Miniaturized GaAs Nanowire Laser with a Metal Grating Reflector

Abstract

This work proposed a miniaturized nanowire laser with high end-facet reflection. The high end-facet reflection was realized by integrating an Ag grating between the nanowire and the substrate. Its propagation and reflection properties were calculated using the finite elements method. The simulation results show that the reflectivity can be as high as 77.6% for a nanowire diameter of 200 nm and a period of 20, which is nearly three times larger than that of the nanowire without a metal grating reflector. For an equal length of nanowire with/without the metal grating reflector, the corresponding threshold gain is approximately a quarter of that of the nanowire without the metal grating reflector. Owing to the high reflection, the length of the nanowire can be reduced to 0.9 μm for the period of 5, resulting in a genuine nanolaser, composed of nanowire, with three dimensions smaller than 1 μm (the diameter is 200 nm). The proposed nanowire laser with a lowered threshold and reduced dimensions would be of great significance in on-chip information systems and networks.

1. Introduction

Nanolasers hold the key position in on-chip sensing, optical interconnection and computing systems [1,2,3,4,5]. With cylindrical geometry and strong two-dimensional confinement of electrons, holes and photons, the independent semiconductor nanowire is one of the ideal candidates for nanolasers [6,7,8]. To date, room-temperature lasing emission has been realized in ZnO, GaN, CdS and GaAs nanowires, covering the optical spectrum from ultra-violet to near-infrared [9,10,11,12,13,14]. Among them, GaAs nanowires, with a direct band gap and high electron mobility, are considered to be a prime candidate for advanced opto-electronic devices [15]. However, due to the nanowires’ small size compared with their emission wavelength, ranging from 800 to 900 nm, the end facets of the nanowire display weak reflection at the near-infrared region, resulting in significant mirror losses [16]. Therefore, the light propagation in the nanowire has to be long enough to overcome a threshold loss induced by the weak facet reflectivities.
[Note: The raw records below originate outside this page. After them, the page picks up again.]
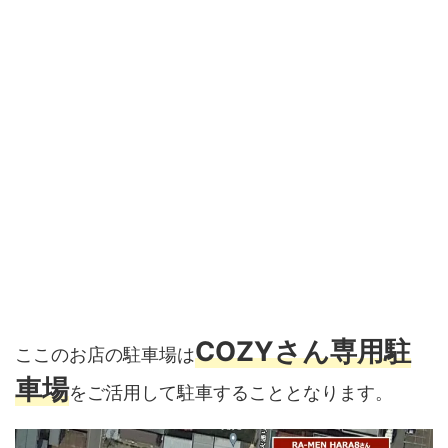
COZYさん専用駐
ここのお店の駐車場は
車場
をご活用して駐車することとなります。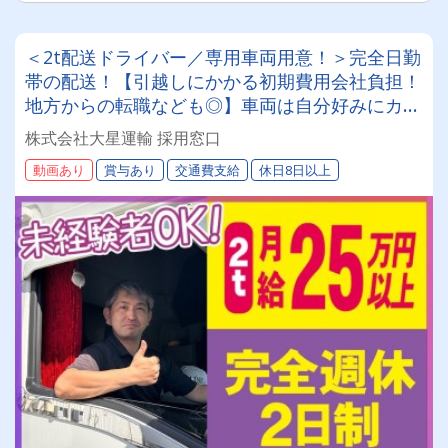
＜2t配送ドライバー／専用車両用意！＞完全日勤
帯の配送！【引越しにかかる初期費用会社負担！
地方からの転職なども◎】車両は自分好みにカス
タムしてOK！20～50代が活躍中！女性ドライバ
株式会社大星運輸 採用窓口
ーも現役で活躍中！大手取引先が多数なので、長
動画あり
賞与あり
交通費支給
休日8日以上
期安定して働けます！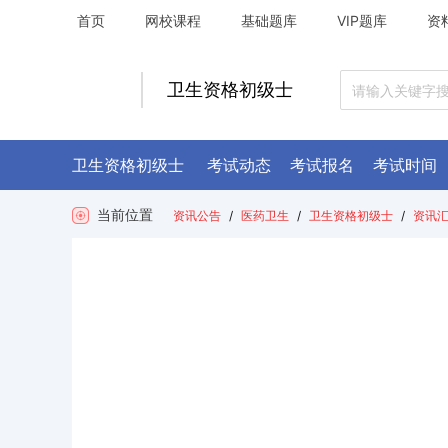
首页
网校课程
基础题库
VIP题库
资
卫生资格初级士
卫生资格初级士
考试动态
考试报名
考试时间
当前位置
资讯公告
/
医药卫生
/
卫生资格初级士
/
资讯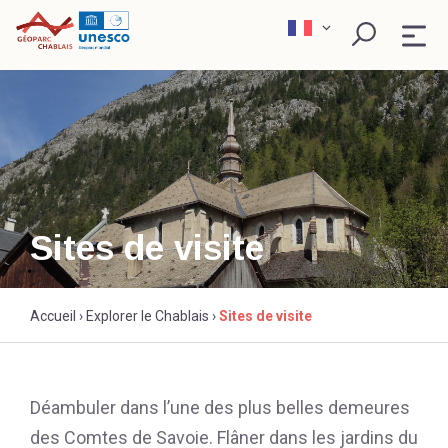
Skip
to
content
QU’EST-CE QU’UN GÉOPARC ?
EXPLORER
PÉDAGOGIE
Sites de visite
SCIENCE ET RECHERCHE
Rechercher
Accueil
›
Explorer le Chablais
›
Sites de visite
ACTEURS ENGAGÉS
Déambuler dans l’une des plus belles demeures
des Comtes de Savoie. Flâner dans les jardins du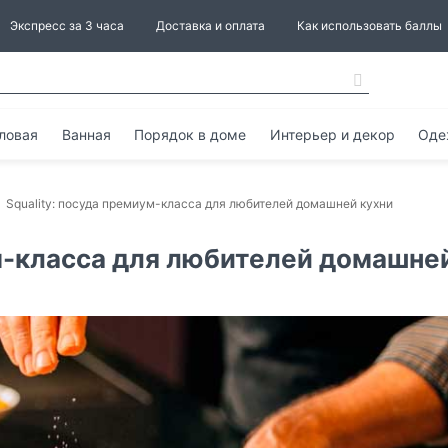
Экспресс за 3 часа
Доставка и оплата
Как использовать баллы
ловая
Ванная
Порядок в доме
Интерьер и декор
Оде
Squality: посуда премиум-класса для любителей домашней кухни
ум-класса для любителей домашне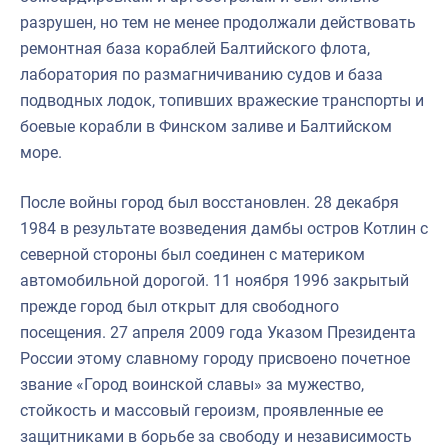
разрушен, но тем не менее продолжали действовать
ремонтная база кораблей Балтийского флота,
лаборатория по размагничиванию судов и база
подводных лодок, топивших вражеские транспорты и
боевые корабли в Финском заливе и Балтийском
море.
После войны город был восстановлен. 28 декабря
1984 в результате возведения дамбы остров Котлин с
северной стороны был соединен с материком
автомобильной дорогой. 11 ноября 1996 закрытый
прежде город был открыт для свободного
посещения. 27 апреля 2009 года Указом Президента
России этому славному городу присвоено почетное
звание «Город воинской славы» за мужество,
стойкость и массовый героизм, проявленные ее
защитниками в борьбе за свободу и независимость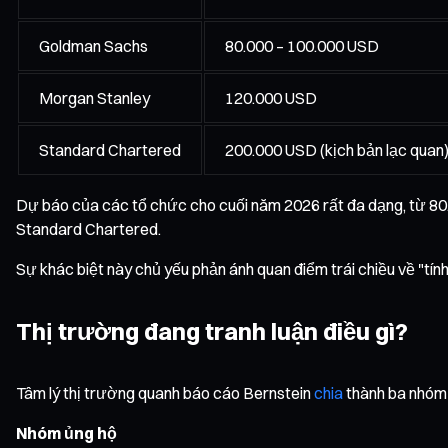
Goldman Sachs
80.000 – 100.000 USD
Morgan Stanley
120.000 USD
Standard Chartered
200.000 USD (kịch bản lạc quan
Dự báo của các tổ chức cho cuối năm 2026 rất đa dạng, từ 80
Standard Chartered.
Sự khác biệt này chủ yếu phản ánh quan điểm trái chiều về "tín
Thị trường đang tranh luận điều gì?
Tâm lý thị trường quanh báo cáo Bernstein
chia
thành ba nhóm 
Nhóm ủng hộ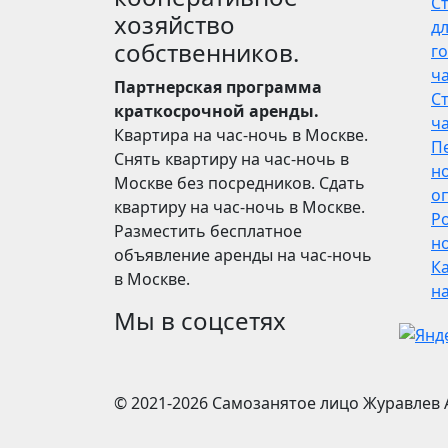
С
хозяйство
дл
собственников.
го
ч
Партнерская программа
С
краткосрочной аренды.
ч
Квартира на час-ночь в Москве.
П
Снять квартиру на час-ночь в
н
Москве без посредников. Сдать
о
квартиру на час-ночь в Москве.
Р
Разместить бесплатное
но
объявление аренды на час-ночь
Ка
в Москве.
н
Мы в соцсетях
© 2021-2026
Самозанятое лицо Журавлев 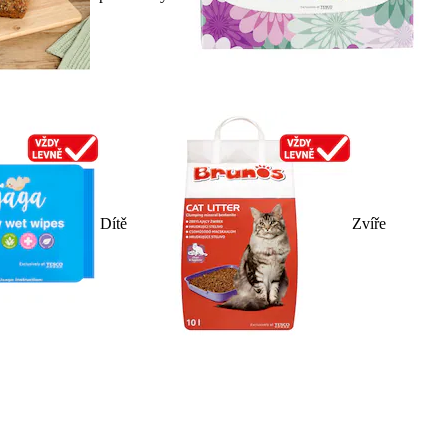
Dítě
Zvíře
The distinct index contrast reduces the diameter of the nanowires down to 200 nm, and even below the diffraction limit with the contribution of surface plasmons (collective electron oscillations) [17,18,19]. To keep the lasing emission from the nanowires at a relatively low threshold level, the nanowire’s length becomes too long compared with its diameter, which may impede its potential applications in nanophotonics and high-density photonics integration.
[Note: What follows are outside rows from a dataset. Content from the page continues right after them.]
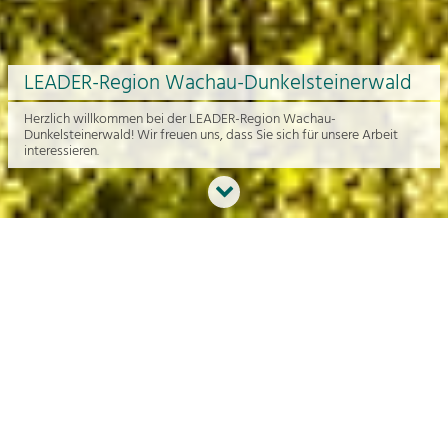
LEADER-Region Wachau-Dunkelsteinerwald
Herzlich willkommen bei der LEADER-Region Wachau-
Dunkelsteinerwald! Wir freuen uns, dass Sie sich für unsere Arbeit
interessieren.
Neues aus der Region
An dieser Stelle bekommen Sie einen Überblick über die aktuelle
Arbeit rund um die Regionalentwicklung in der Wachau und im
Dunkelsteinerwald.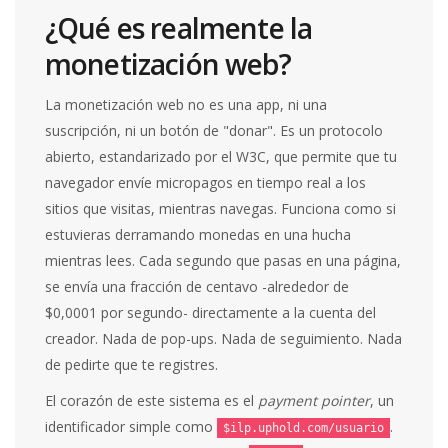
¿Qué es realmente la
monetización web?
La monetización web no es una app, ni una
suscripción, ni un botón de "donar". Es un protocolo
abierto, estandarizado por el W3C, que permite que tu
navegador envíe micropagos en tiempo real a los
sitios que visitas, mientras navegas. Funciona como si
estuvieras derramando monedas en una hucha
mientras lees. Cada segundo que pasas en una página,
se envía una fracción de centavo -alrededor de
$0,0001 por segundo- directamente a la cuenta del
creador. Nada de pop-ups. Nada de seguimiento. Nada
de pedirte que te registres.
El corazón de este sistema es el
payment pointer
, un
identificador simple como
.
$ilp.uphold.com/usuario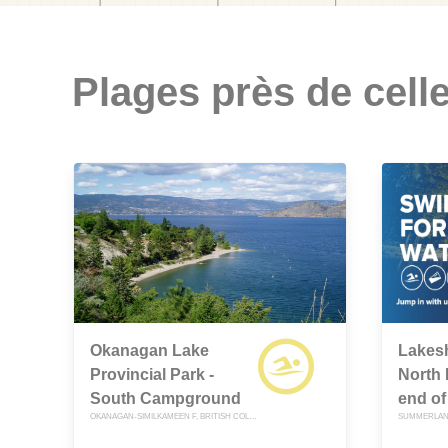
Plages près de celle
Okanagan Lake
Lakesh
Provincial Park -
North 
South Campground
end of
OKANAGAN-SIMILKAMEEN F, BRITISH COLUMBIA
SUMMERLAND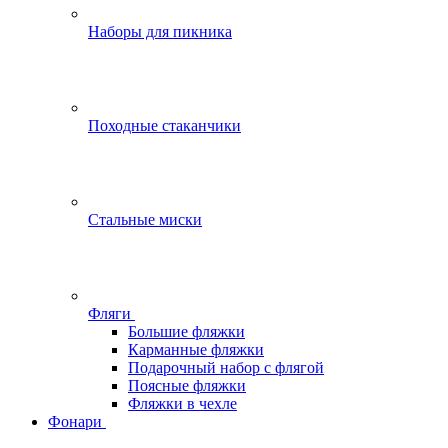
Наборы для пикника
Походные стаканчики
Стальные миски
Фляги
Большие фляжки
Карманные фляжки
Подарочный набор с флягой
Поясные фляжки
Фляжки в чехле
Фонари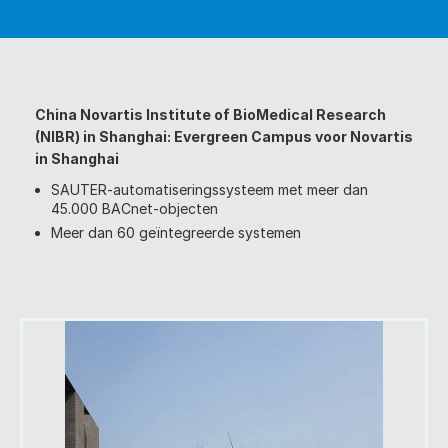
China Novartis Institute of BioMedical Research
(NIBR) in Shanghai: Evergreen Campus voor Novartis
in Shanghai
SAUTER-automatiseringssysteem met meer dan
45.000 BACnet-objecten
Meer dan 60 geïntegreerde systemen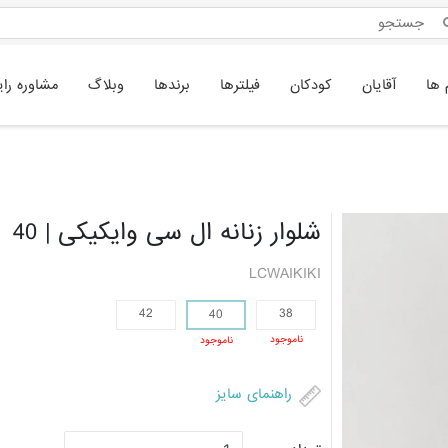
 ها
آقایان
کودکان
فیلترها
برندها
وبلاگ
مشاوره رای
شلوار زنانه ال سی وایکیکی | 40
LCWAIKIKI
42
38
40
ناموجود
ناموجود
راهنمای سایز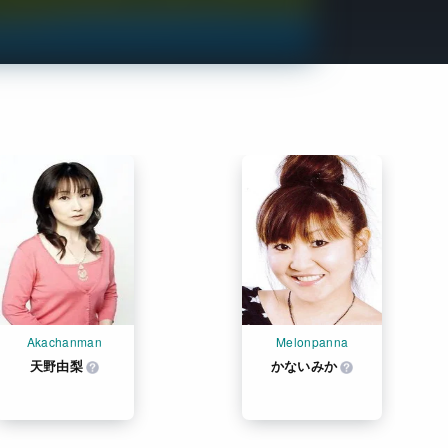
Get Freaxフォーラム
Netflixコース別料金プラン
お問い合わせ
閉じる
Akachanman
Melonpanna
天野由梨
かないみか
In this paper, an Ag grating with a short period number is proposed to enhance the end-facet reflection and lower the mirror loss of GaAs nanowires. The grating is employed as a high-quality reflector and placed at only one end facet to shrink the length of the nanowires. The other end-facet reflection is provided by the Au cap. The Ag grating and Au cap compose the optical resonant cavity. In that cavity, two mirrors of Ag grating and Au cap face each other, forming an optical resonator in which a light wave can be resonantly enhanced. To reveal the mechanism of the enhanced reflection by the short-period Ag grating, the finite elements method (FEM) is applied to a numerical simulation of the reflection and cavity properties. With the optimized structural parameters of the grating, the reflected spectrum can be located within the gain spectrum of the GaAs nanowires to generate an increase in feedback. Consequently, the lasing threshold will be lower than that without active feedback, and the nanowire’s length can be shortened while maintaining the laser’s power.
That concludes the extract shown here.